Türk usulü değil normal suşi
Suşinin herkesin tüketebileceği bir yiyecek olmadığına, ayrıca Türklerde bu yemeğe karşı bir ön yargı bulunduğuna işaret eden Şenyuva, şunları söyledi:
"Biz bu ön yargıyı elimizden geldiğince kırdık. Çünkü biz mümkün olduğu kadar bizim damak tadımıza uygun ama gerçek suşiler yapıyoruz. Tabii ki Türk usulü değil normal suşi. Bunun yanında Adana kebabımız da çok tutuldu. Suşide de aynı şekilde. Birçok kişiye suşiyi alıştırdık."

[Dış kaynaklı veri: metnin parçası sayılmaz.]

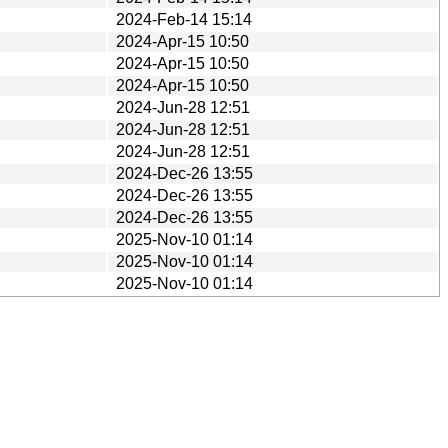
2024-Feb-14 15:14
2024-Apr-15 10:50
2024-Apr-15 10:50
2024-Apr-15 10:50
2024-Jun-28 12:51
2024-Jun-28 12:51
2024-Jun-28 12:51
2024-Dec-26 13:55
2024-Dec-26 13:55
2024-Dec-26 13:55
2025-Nov-10 01:14
2025-Nov-10 01:14
2025-Nov-10 01:14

Şenyuva, suşide kullanılan tüm malzemelerin orijinal olduğunu, bunları Uzak Doğu'ya giderek kendisinin aldığını aktararak, kebapta kullandıkları etleri de büyük bir titizlikle seçtiğini, her iki mutfakta müşteriye en iyi lezzeti sunabilmek için gayret gösterdiğini dile getirdi.
Suşi ile şalgam beraber
Bazı müşterilerinden, "Biz burada dürüm içinde suşi olabileceğini düşündük" gibi ilginç yorumlar aldıklarını vurgulayan Şenyuva, şu değerlendirmede bulundu:
"Müşterilerimiz buraya geldiklerinde şaşırıyorlar. 'Acaba kebaptan yapılma suşi mi?' diye düşünüyorlar. Ama biz bunun böyle olmadığını, bu suşilerin gerçek olduğunu söylüyoruz. Çiftler geliyorlar, bayanlar özellikle suşi yemek istiyorlar. Erkekler ise genellikle, 'Biz suşi yemeyiz kebap yiyeceğiz' diyorlar. İkisi birden geliyor bir taraf suşi diğer taraf kebap yiyor. Gayet de memnun ayrılıyorlar. İçecek olarak şalgam veriyoruz kebabın yanında. Şalgamın tadına şuşi yiyenler de bakıyor. Suşi ile şalgamı birlikte tüketiyorlar. Kebap yiyen üzerine yeşil çay içebiliyor. Yani iki farklı kültüre ait lezzetleri bir anda burada tatmış oluyorlar."